Benjamin Franklin and John Adams to John Paul Jones
Passy, Feb. 10th. 1779
As your Separation from the Ranger, and the Appointment of Lieutenant Simpson to the Command of her, will be liable to Misinterpretations and Misrepresentations by Persons who are unacquainted with the real Causes of those Facts.
We hereby certify, that your leaving the Ranger was by our Consent, at the express Request of his Excellency Monsieur De Sartine, who informed Us that he had occasion to employ you in some public Service. That Lieut. Simpson, was appointed to the Command of the Ranger with your Consent, after having consented to release him from an Arrest, under which you had put him.

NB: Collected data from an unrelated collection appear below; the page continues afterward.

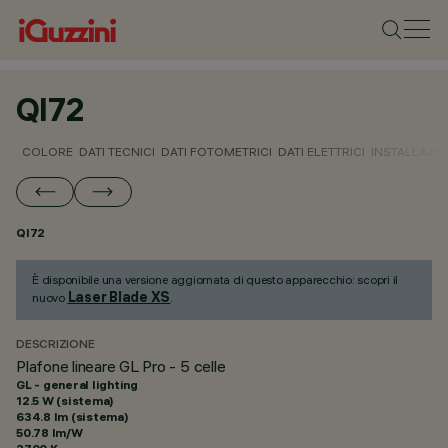
QI72
COLORE
DATI TECNICI
DATI FOTOMETRICI
DATI ELETTRICI
INSTALLAZI
QI72
È disponibile una versione aggiornata di questo apparecchio: scopri il
Laser Blade XS
nuovo
.
DESCRIZIONE
Plafone lineare GL Pro - 5 celle
GL - general lighting
12.5 W (sistema)
634.8 lm (sistema)
50.78 lm/W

That your leaving the Ranger in our Opinion ought not and cannot be any Injury to your Rank or Character, in the Service of the United States; and that your Commission in their Navy continues in full Force.1
We have the honor to be Sir, Your most obedient humble Servants
RC (PCC, No. 168, f. 229–231); docketed: “Certificate letter from their Excellencies B. Franklin & J. Adams Esqrs. dated Passy Feby. 10th. 1779. No. 5.”

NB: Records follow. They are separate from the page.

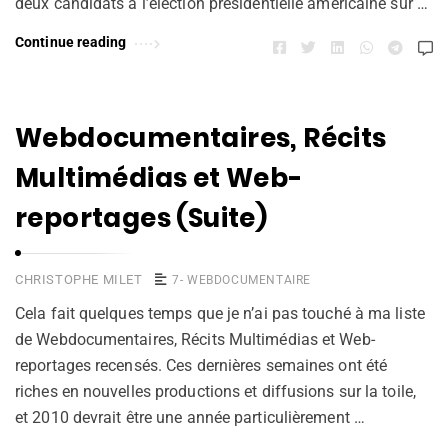
deux candidats à l’élection présidentielle américaine sur …
Continue reading
Webdocumentaires, Récits
Multimédias et Web-
reportages (Suite)
CHRISTOPHE MILET
7- WEBDOCUMENTAIRE
Cela fait quelques temps que je n’ai pas touché à ma liste
de Webdocumentaires, Récits Multimédias et Web-
reportages recensés. Ces dernières semaines ont été
riches en nouvelles productions et diffusions sur la toile,
et 2010 devrait être une année particulièrement …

1. For Jones’ earlier complaint of false reports about his replacement by Thomas Simpson as captain of the Ranger, see his letter to the Commissioners of 15 Aug. (vol. 6:372–373). This letter, intended to put to rest those damaging reports that had persisted during the fall and winter as Jones awaited a new command, may have received its immediate impetus from Sartine’s appointment of Jones to command the Duc de Duras, i.e. Bonhomme Richard, on 4 Feb. (PCC, No. 168, f. 279–281).